Your objective -> Look for the line that has "entre entreprises dans" in the material below; please repeat it and every line after it, exactly, up to and including the line that has "un niveau de", and nothing else.

──────── Material for this task

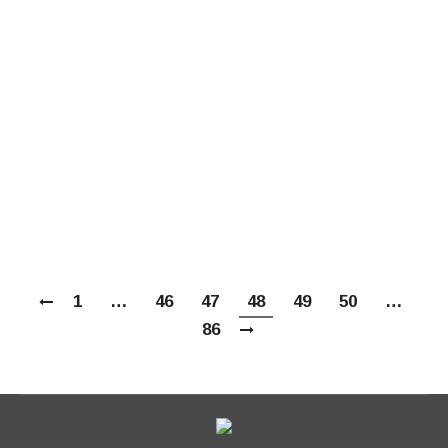
и родному Уралу у подрастающего
поколения в комплексе занятий «Храм-
Школа-Музей» на примере деятельности
музея «Истоки» храма в честь иконы
Божией Матери Казанская в г.
Екатеринбурге» Доклад на
конференции «Православное краеведение
и…
1
…
46
47
48
49
50
…
86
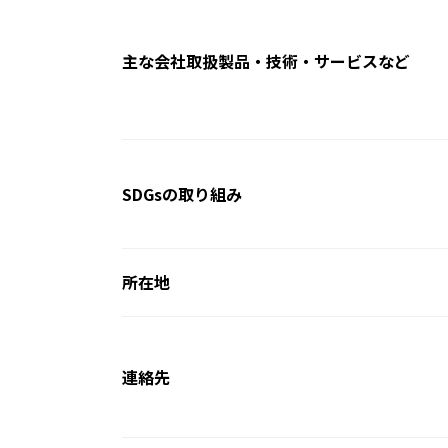
主な会社取扱製品・技術・サービスなど
SDGsの取り組み
所在地
連絡先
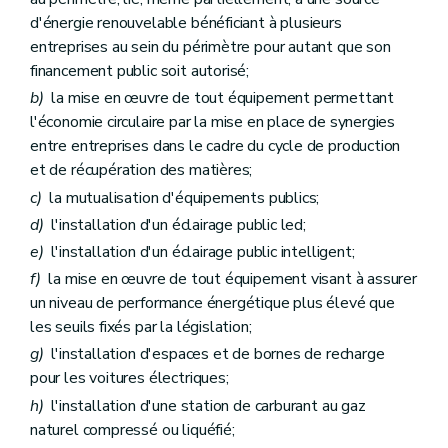
d'énergie renouvelable bénéficiant à plusieurs
entreprises au sein du périmètre pour autant que son
financement public soit autorisé;
b)
la mise en œuvre de tout équipement permettant
l'économie circulaire par la mise en place de synergies
entre entreprises dans le cadre du cycle de production
et de récupération des matières;
c)
la mutualisation d'équipements publics;
d)
l'installation d'un éclairage public led;
e)
l'installation d'un éclairage public intelligent;
f)
la mise en œuvre de tout équipement visant à assurer
un niveau de performance énergétique plus élevé que
les seuils fixés par la législation;
g)
l'installation d'espaces et de bornes de recharge
pour les voitures électriques;
h)
l'installation d'une station de carburant au gaz
naturel compressé ou liquéfié;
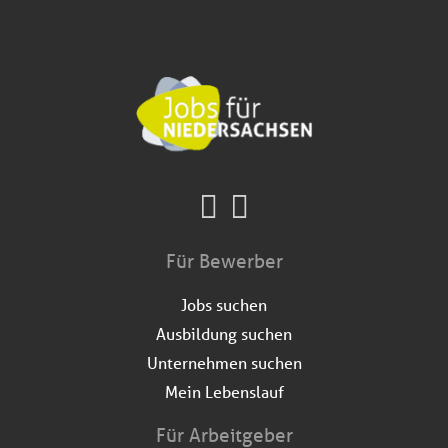
Für Bewerber
Jobs suchen
Ausbildung suchen
Unternehmen suchen
Mein Lebenslauf
Für Arbeitgeber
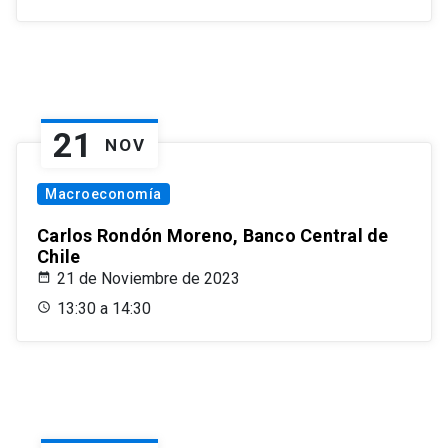
21
NOV
Macroeconomía
Carlos Rondón Moreno, Banco Central de
Chile
21 de Noviembre de 2023
13:30 a 14:30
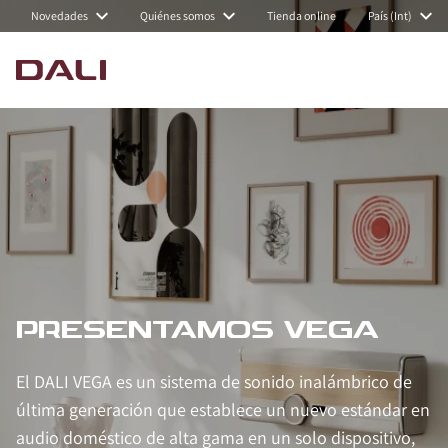
Novedades
Quiénes somos
Tienda online
País (Int)
PRESENTAMOS VEGA
El DALI VEGA es un sistema de sonido inalámbrico de
última generación que establece un nuevo estándar en
audio doméstico de alta gama en un solo dispositivo,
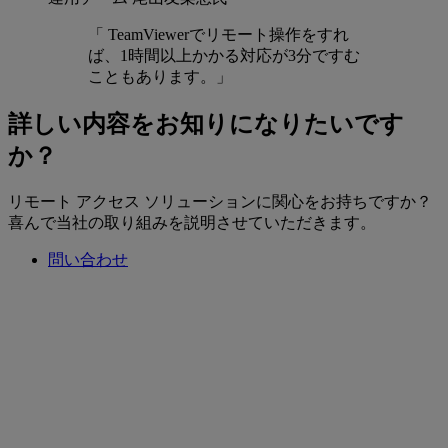
「 TeamViewerでリモート操作をすれ
ば、1時間以上かかる対応が3分ですむ
こともあります。」
詳しい内容をお知りになりたいです
か？
リモート アクセス ソリューションに関心をお持ちですか？
喜んで当社の取り組みを説明させていただきます。
問い合わせ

────────────────

Solved problem ->
entre entreprises dans le cadre du cycle de production
et de récupération des matières;
c)
la mutualisation d'équipements publics;
d)
l'installation d'un éclairage public led;
e)
l'installation d'un éclairage public intelligent;
f)
la mise en œuvre de tout équipement visant à assurer
un niveau de performance énergétique plus élevé que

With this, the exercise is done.